Wald test
The Wald test is a statistical hypothesis test used to determine whether the coefficients in a statistical model have a statistically significant impact. It is frequently used in generalized linear models (GLMs) like logistic regression and linear regression to test hypotheses about parameter estimates.
The general form of the hypothesis being tested is:
H0: Rβ = r
Where:
- β is the vector of model parameters (coefficients).
- R is a matrix specifying linear combinations of the parameters to be tested.
- r is a vector of values to which the linear combinations are being compared.
In simpler terms, the null hypothesis states that a specific set of coefficients or combinations of coefficients are equal to a certain value (often zero, indicating no effect).
The Wald test statistic is calculated using the following formula:
W = (Rβ̂ - r)T[R Cov(β̂) RT]-1(Rβ̂ - r)
Where:
- β̂ is the vector of estimated model parameters.
- Cov(β̂) is the estimated covariance matrix of the estimated parameters.
Under the null hypothesis, the Wald statistic asymptotically follows a chi-squared distribution with degrees of freedom equal to the rank of the matrix R. A large Wald statistic (and thus a small p-value) indicates evidence against the null hypothesis.
Key Features and Considerations:
-
Asymptotic Test: The Wald test relies on asymptotic theory, meaning its validity depends on having a sufficiently large sample size.
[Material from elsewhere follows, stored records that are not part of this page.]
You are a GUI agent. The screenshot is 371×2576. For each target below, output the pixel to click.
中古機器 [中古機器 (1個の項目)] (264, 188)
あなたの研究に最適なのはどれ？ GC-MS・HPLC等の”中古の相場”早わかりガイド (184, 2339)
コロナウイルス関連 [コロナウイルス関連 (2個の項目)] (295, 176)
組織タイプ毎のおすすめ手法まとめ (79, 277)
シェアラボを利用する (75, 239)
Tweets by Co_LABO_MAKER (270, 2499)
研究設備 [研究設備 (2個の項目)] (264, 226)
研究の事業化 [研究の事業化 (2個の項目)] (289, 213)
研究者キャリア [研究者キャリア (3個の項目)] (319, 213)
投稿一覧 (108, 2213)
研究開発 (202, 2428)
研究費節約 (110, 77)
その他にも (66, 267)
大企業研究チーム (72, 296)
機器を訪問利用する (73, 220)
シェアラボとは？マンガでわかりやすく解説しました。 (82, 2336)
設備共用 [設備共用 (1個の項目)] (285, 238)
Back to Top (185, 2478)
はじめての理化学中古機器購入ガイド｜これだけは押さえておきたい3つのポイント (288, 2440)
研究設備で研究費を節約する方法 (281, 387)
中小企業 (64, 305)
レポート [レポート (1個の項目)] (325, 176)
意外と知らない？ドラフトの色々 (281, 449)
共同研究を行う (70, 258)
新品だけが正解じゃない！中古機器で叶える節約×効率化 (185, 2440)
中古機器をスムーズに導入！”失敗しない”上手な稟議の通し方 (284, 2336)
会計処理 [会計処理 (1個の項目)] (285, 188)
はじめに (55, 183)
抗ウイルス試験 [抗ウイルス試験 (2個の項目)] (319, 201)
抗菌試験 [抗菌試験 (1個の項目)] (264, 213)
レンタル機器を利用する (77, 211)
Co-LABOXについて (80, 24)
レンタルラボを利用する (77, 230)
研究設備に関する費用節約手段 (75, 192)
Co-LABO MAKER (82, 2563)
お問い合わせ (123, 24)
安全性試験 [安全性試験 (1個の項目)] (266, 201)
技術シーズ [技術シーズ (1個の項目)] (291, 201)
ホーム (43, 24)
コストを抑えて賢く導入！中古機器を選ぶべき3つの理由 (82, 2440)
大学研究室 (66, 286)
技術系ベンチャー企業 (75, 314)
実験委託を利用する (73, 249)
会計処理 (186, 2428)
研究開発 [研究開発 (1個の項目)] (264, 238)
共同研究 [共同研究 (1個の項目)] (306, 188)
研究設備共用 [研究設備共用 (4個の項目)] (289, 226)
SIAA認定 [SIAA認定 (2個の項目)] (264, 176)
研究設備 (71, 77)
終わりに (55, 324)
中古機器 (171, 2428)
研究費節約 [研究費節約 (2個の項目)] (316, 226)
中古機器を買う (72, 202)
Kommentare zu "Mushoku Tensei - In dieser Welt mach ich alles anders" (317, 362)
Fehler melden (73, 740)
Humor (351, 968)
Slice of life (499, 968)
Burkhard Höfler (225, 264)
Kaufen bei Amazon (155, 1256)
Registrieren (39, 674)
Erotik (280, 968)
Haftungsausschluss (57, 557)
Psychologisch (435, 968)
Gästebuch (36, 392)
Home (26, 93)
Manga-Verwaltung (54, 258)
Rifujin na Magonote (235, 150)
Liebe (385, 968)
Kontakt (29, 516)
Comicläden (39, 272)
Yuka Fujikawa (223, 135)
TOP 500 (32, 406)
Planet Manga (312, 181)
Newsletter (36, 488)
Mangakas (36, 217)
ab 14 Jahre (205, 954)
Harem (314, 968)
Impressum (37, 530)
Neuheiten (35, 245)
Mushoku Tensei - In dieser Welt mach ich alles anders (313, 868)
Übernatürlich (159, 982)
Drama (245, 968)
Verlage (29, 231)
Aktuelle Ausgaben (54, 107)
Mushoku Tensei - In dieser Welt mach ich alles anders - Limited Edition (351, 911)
In small samples, the test may be unreliable.
-
Parameterization Dependence: The results of the Wald test can be sensitive to the parameterization of the model. Different, but mathematically equivalent, formulations of the same hypothesis can lead to different p-values. This can be problematic, especially when dealing with non-linear models.
-
Alternative Tests: Likelihood ratio tests and score tests are alternative hypothesis testing methods that are often considered more reliable than the Wald test, especially in situations with small sample sizes or complex models. They are generally less sensitive to parameterization.
-
Applications: The Wald test is commonly used to:
- Test the significance of individual predictor variables in a regression model.
- Test whether a set of variables jointly contribute significantly to the model.
- Test more complex hypotheses about the relationships between variables.
-
Limitations: Due to its sensitivity to parameterization and dependence on large sample sizes, the Wald test should be used with caution. It is important to consider alternative testing methods and carefully evaluate the assumptions of the test before drawing conclusions.